Is truth a matter of consensus?

Usually people deny that truth is a matter of consensus. And they are right about that. To say that truth is consensus would suggest that we put statements up to a vote on whether we should consider them true. But that is not how we normally reach our decisions about truth. The way that truth comes from us, is more indirect.


If you ask people how they made a decision on truth, they will often try to give their reasoning. And that reasoning will typically explain how they applied some standards to make that judgement of truth. Those standards come from us. Sometimes they are formal standards proposed by the scientific community, as in our standards of measurement. Sometimes they may be legislated standards coming from our government bodies. And sometimes they may be standards that have emerged from cultural traditions and practices.

In a way, there is a consensus involved. The standards used are generally accepted by consensus. But truth decisions depend only indirectly on those standards. That’s what leaves truth as a human artifact, but not a matter of deciding truth by consensus.

Disagreements about truth often (but not always) amount to disagreements about standards.

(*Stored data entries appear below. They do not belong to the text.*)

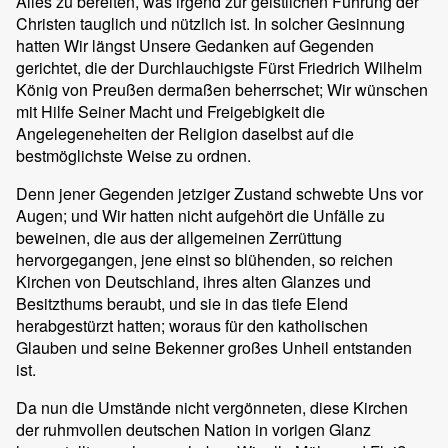
Alles zu bereiten, was irgend zur geistlichen Führung der
Christen tauglich und nützlich ist. In solcher Gesinnung
hatten Wir längst Unsere Gedanken auf Gegenden
gerichtet, die der Durchlauchigste Fürst Friedrich Wilhelm
König von Preußen dermaßen beherrschet; Wir wünschen
mit Hilfe Seiner Macht und Freigebigkeit die
Angelegeneheiten der Religion daselbst auf die
bestmöglichste Weise zu ordnen.
Denn jener Gegenden jetziger Zustand schwebte Uns vor
Augen; und Wir hatten nicht aufgehört die Unfälle zu
beweinen, die aus der allgemeinen Zerrüttung
hervorgegangen, jene einst so blühenden, so reichen
Kirchen von Deutschland, ihres alten Glanzes und
Besitzthums beraubt, und sie in das tiefe Elend
herabgestürzt hatten; woraus für den katholischen
Glauben und seine Bekenner großes Unheil entstanden
ist.
Da nun die Umstände nicht vergönneten, diese Kirchen
der ruhmvollen deutschen Nation in vorigen Glanz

For example, YECs (Young Earth Creationists) want the standards for dating the past to be based on biblical genealogies, while most other people prefer the standards from science using radiometric dating, tree ring counts and other similar natural phenomena.

Does truth come from God?

Many theists hold the view that Truth is from God. I’m not a theist, and of course I disagree with that. However, this “God’s eye view” way of looking at truth more-or-less works because the Gods that theists refer to are seen as part of our culture. Non-theists tend to see Gods as cultural constructs, while theists tend to think that God created the culture. But, either way, the “God’s eye view” version of truth fits reasonably, if imperfectly, with the idea that truth is a cultural artifact. The main problem with a “God’s eye view” version, is that it tends to see truth as human independent.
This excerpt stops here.